• _Task details_:
Every line in the data below that holds "KHĂN" should be found and copied.

• _Excerpts from a dataset_:
★ ★ ★ ★
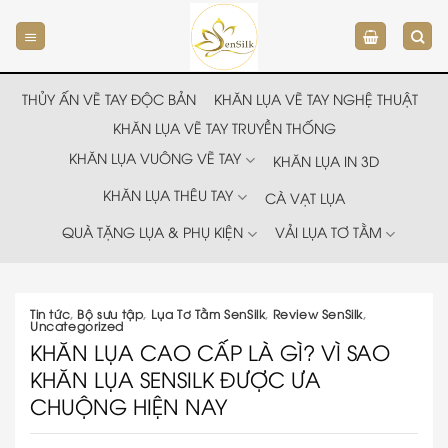
Chuyển
đến
nội
dung
THỦY ẤN VẼ TAY ĐỘC BẢN
KHĂN LỤA VẼ TAY NGHỆ THUẬT
KHĂN LỤA VẼ TAY TRUYỀN THỐNG
KHĂN LỤA VUÔNG VẼ TAY
KHĂN LỤA IN 3D
KHĂN LỤA THÊU TAY
CÀ VẠT LỤA
QUÀ TẶNG LỤA & PHỤ KIỆN
VẢI LỤA TƠ TẰM
Tin tức
,
Bộ sưu tập
,
Lụa Tơ Tằm SenSilk
,
Review SenSilk
,
Uncategorized
KHĂN LỤA CAO CẤP LÀ GÌ? VÌ SAO
KHĂN LỤA SENSILK ĐƯỢC ƯA
CHUỘNG HIỆN NAY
★ ★ ★ ★
• _Problem solution_:
KHĂN LỤA VẼ TAY NGHỆ THUẬT
KHĂN LỤA VẼ TAY TRUYỀN THỐNG
KHĂN LỤA VUÔNG VẼ TAY
KHĂN LỤA IN 3D
KHĂN LỤA THÊU TAY
KHĂN LỤA CAO CẤP LÀ GÌ? VÌ SAO
KHĂN LỤA SENSILK ĐƯỢC ƯA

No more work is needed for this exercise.